Nouratin m’ayant
demandé à l’unanimité de développer mon passage du « gauchisme » à la
« réaction », je m’exécute.
Mon glissement progressif vers la droite ne s’est pas fait
en un jour. Venant d’un milieu conservateur hyper catholique, la période de l’adolescence
fut celle de la révolte contre un environnement et surtout une famille ressentis comme étouffants. Si on ajoute à cela que j’eus 18 ans
en 1968, que nos chers professeurs au lycée ressemblaient davantage à des
agents de propagande du Kominterm qu’à des enseignants soucieux d’objectivité et que
le gauchisme était à la mode, j’abordai
l’âge adulte avec dans ma boite à outils, tout ce qu’il fallait pour faire un
bon gauchiste. Sans compter qu’un peu par hasard je devins alors instituteur
remplaçant.
Un séjour d’un an et demi au Sénégal, s’il calma mes ardeurs
tiers-mondistes, me laissa cependant de gauche. Je fus même délégué syndical
jeune et j’entrai au PS attiré par son aile gauche alors incarnée par M. Chevènement et ses jeunes camarades du
CERES. Une autre raison qui me fit adhérer fut mon anticommunisme viscéral. Je
m’étais aperçu lors de la campagne des législatives de 1973 que les colleurs d’affiches
en compagnie desquels je salopais la ville de Dreux étaient tous communistes et
que les militants socialistes ne couraient pas les rues, pas plus de jour que
de nuit. Il me semblait utile de compenser, en vue d’une victoire de la gauche,
le poids d’un PC qui la dominait alors.
Cette expérience de militant qui ne dura qu’un an ne me
laissa pas de souvenirs marquants, si ce n’est celui de l’ennui profond que faisaient naître en
moi les rivalités de tendances qui animaient les réunions de section. Si c’était
ça l’activité militante, autant se mettre au macramé…
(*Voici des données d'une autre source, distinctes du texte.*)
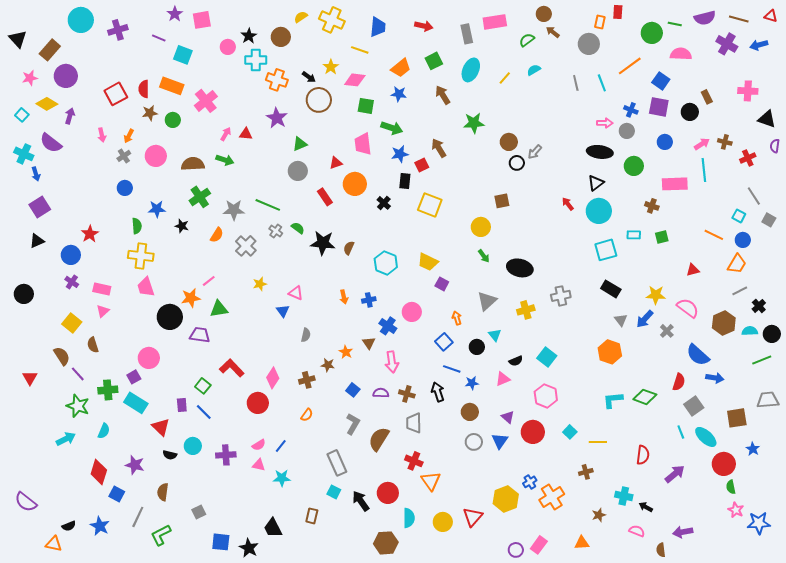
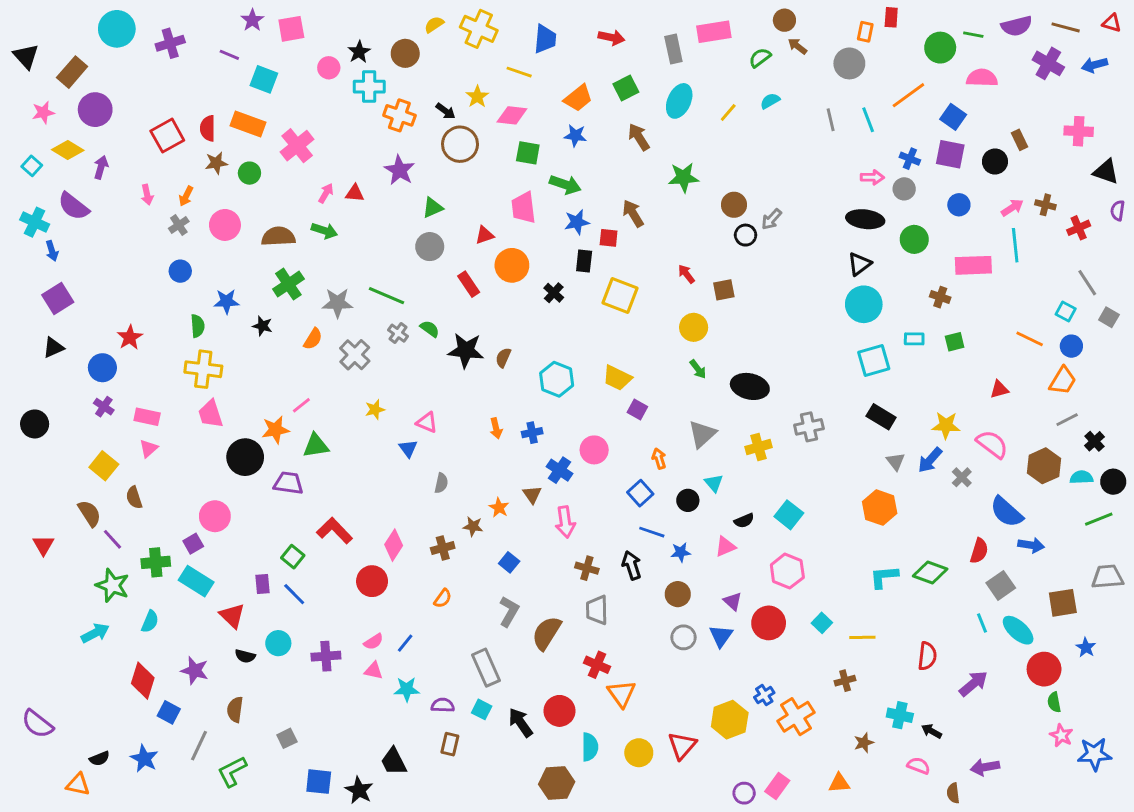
red square: (422, 165) -> (609, 238), turned 32
red arrow: (568, 204) -> (686, 274), moved
purple semicircle: (381, 393) -> (443, 705), moved

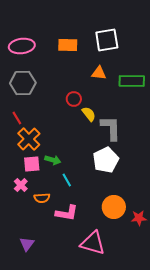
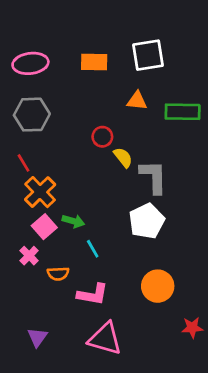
pink square: (32, 164) -> (44, 227), turned -36
red star: (139, 218) -> (192, 328), moved
pink triangle: (93, 243) -> (105, 339), moved

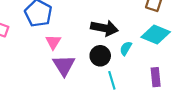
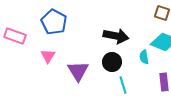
pink triangle: (53, 42) -> (48, 56), moved
cyan semicircle: (126, 48) -> (144, 57), moved, turned -40

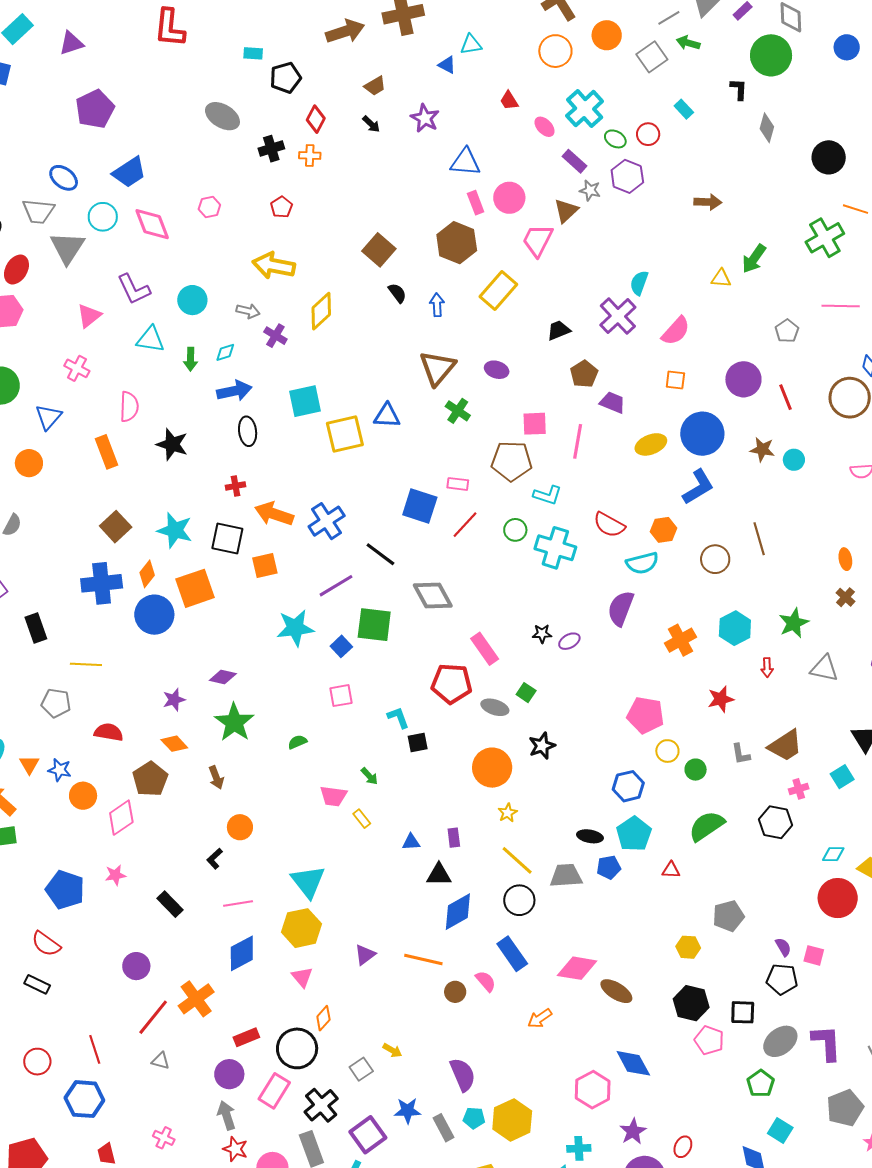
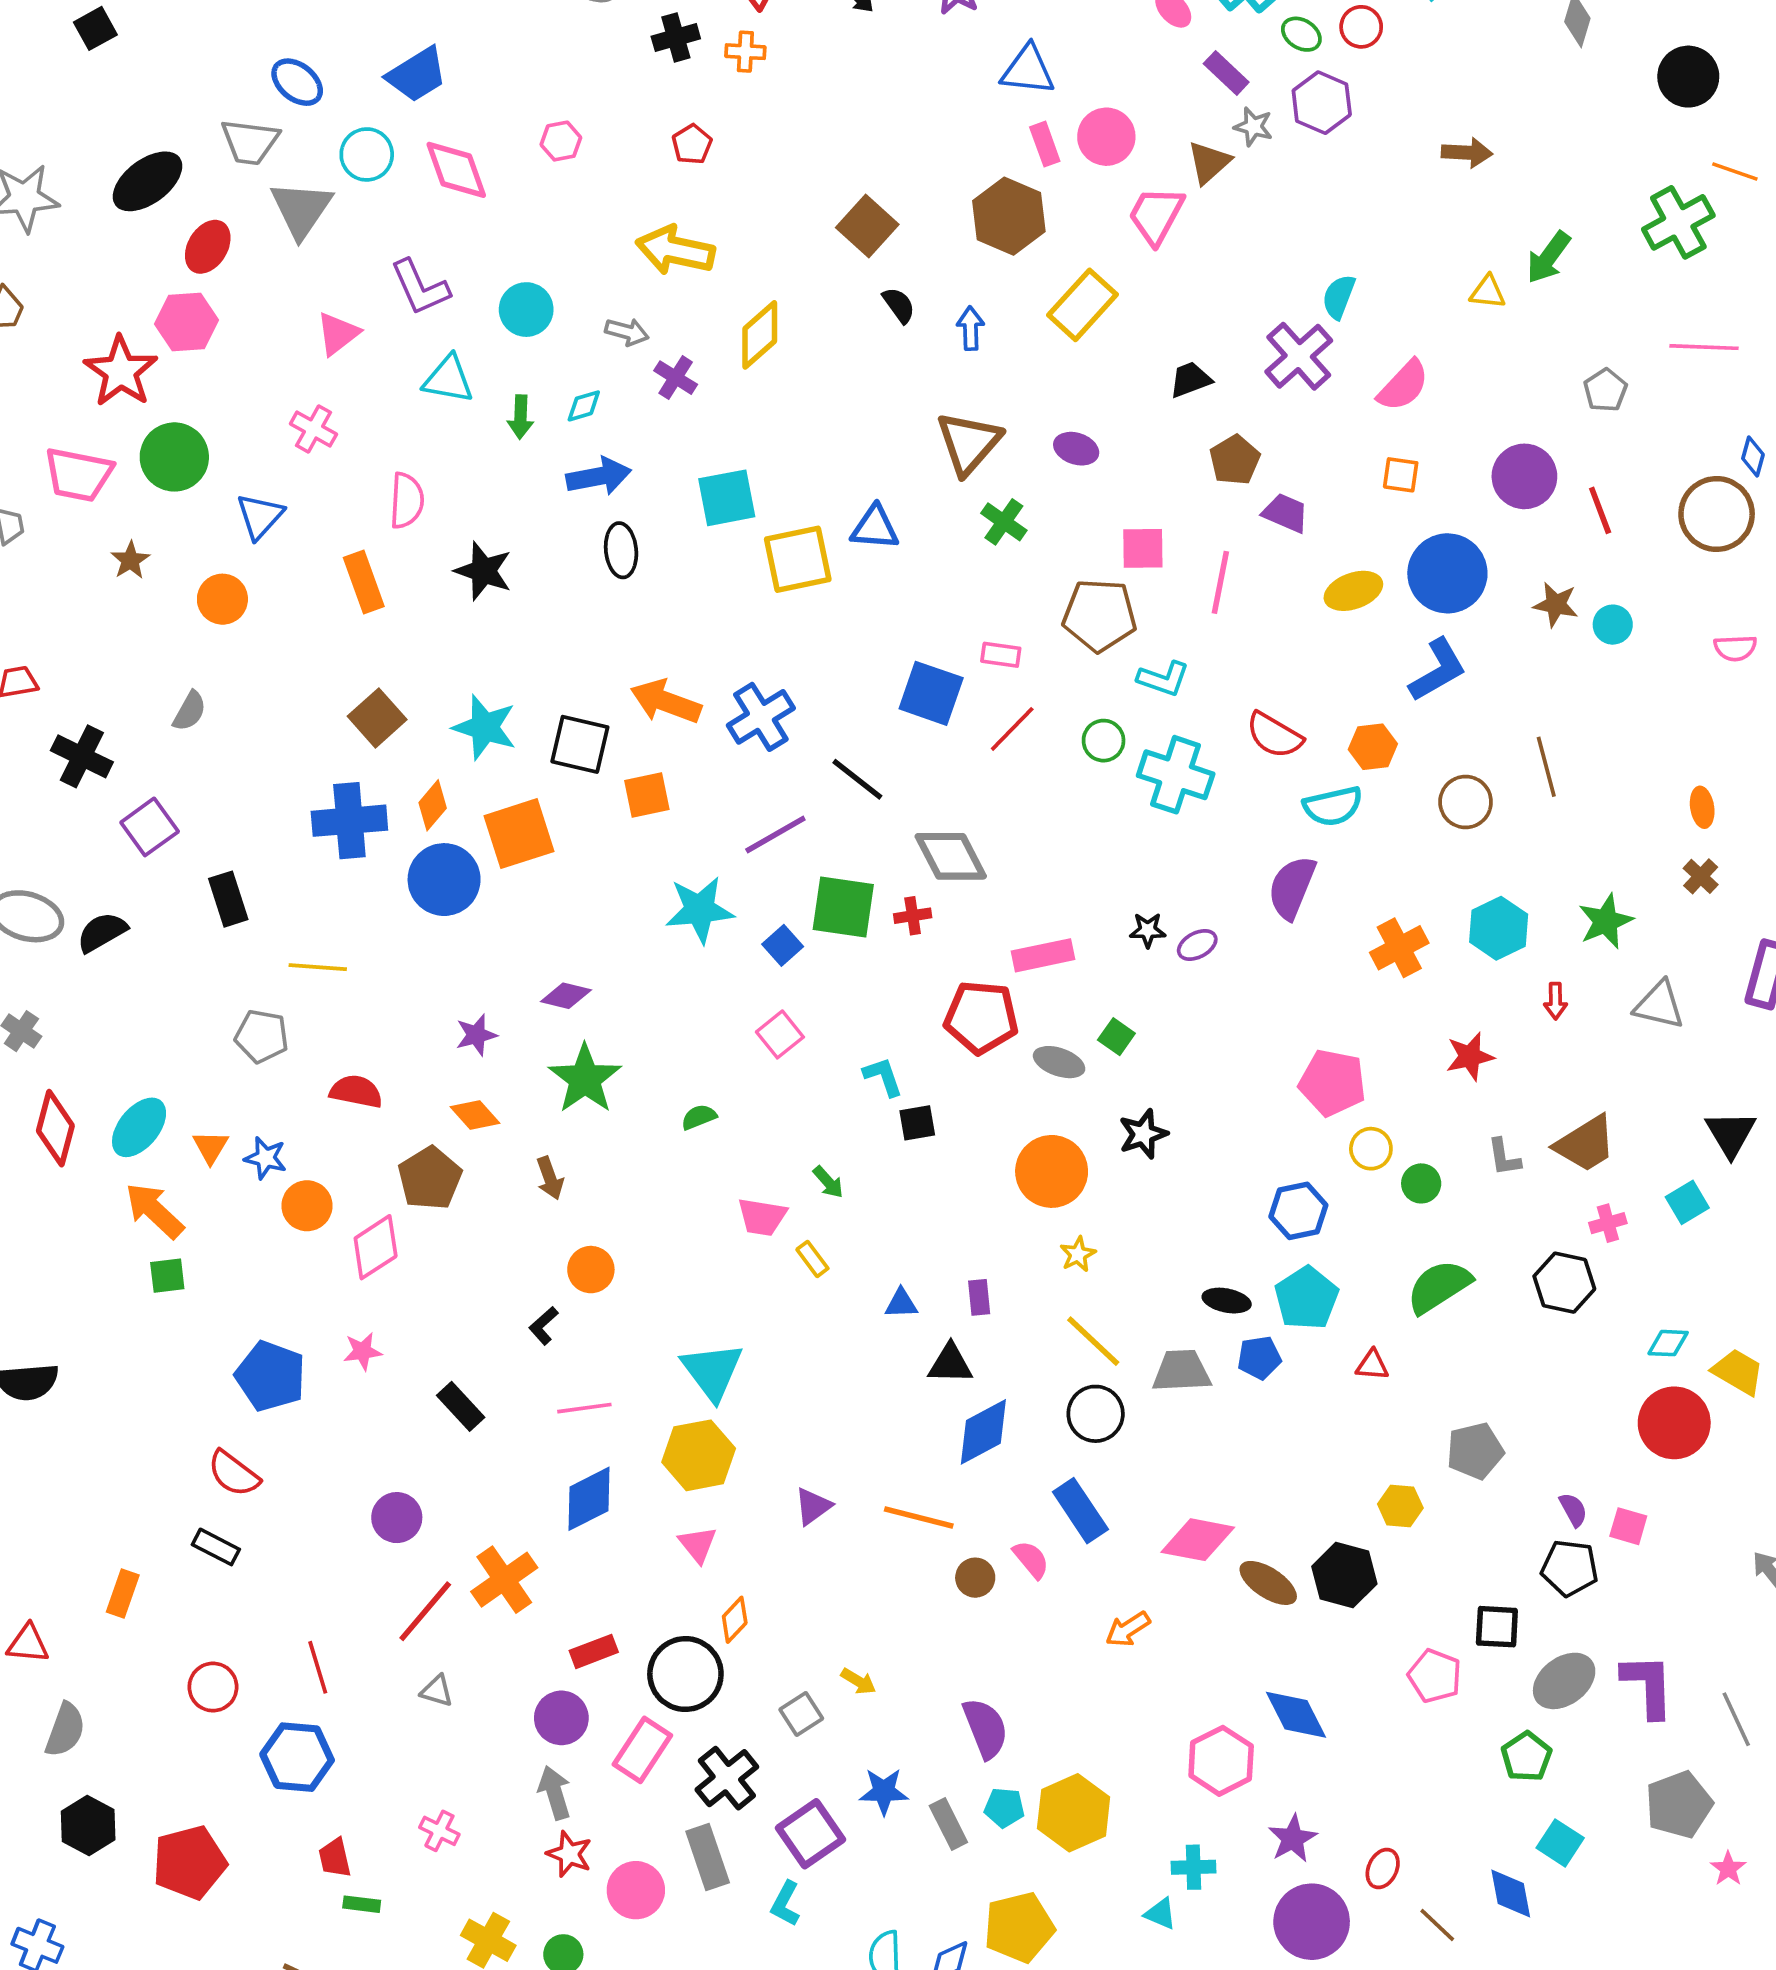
red cross: (236, 486) -> (913, 916), moved
pink rectangle: (485, 649) -> (1043, 955), turned -68
pink square: (341, 696) -> (780, 1034), turned -30
black hexagon: (691, 1003) -> (1344, 1575), moved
Je partis pour Londres où les problèmes de logement déjà contés
ici réveillèrent mon ardeur militante. C’est lorsque je suivis les cours du
centre de formation des professeurs de collège de Tours que je commençai à
déchanter. En effet, au cours de la deuxième année, un « mouvement social »
agita notre petit monde. Je commençai par y prendre une part active jusqu’à ce
que je me rende compte que plus que l’intérêt
général proclamé (meilleure formation pour nous, justice sociale pour tous,
bonheur de l’humanité, etc.) ce qui motivait principalement mes camarades était
la peur d’échouer au concours et le désir corporatiste d’obtenir un maximum d’avantages
contre un minimum d’efforts. Cela me
déçut gravement. Pour moi, la gauche, c’était un désir naïf d’égalité et de
bonheur universels et non la satisfaction de revendications catégorielles. Ne
me sentant aucunement concerné par la possibilité d’un échec, je commençai à
prendre mes distances vis-à-vis du syndicat.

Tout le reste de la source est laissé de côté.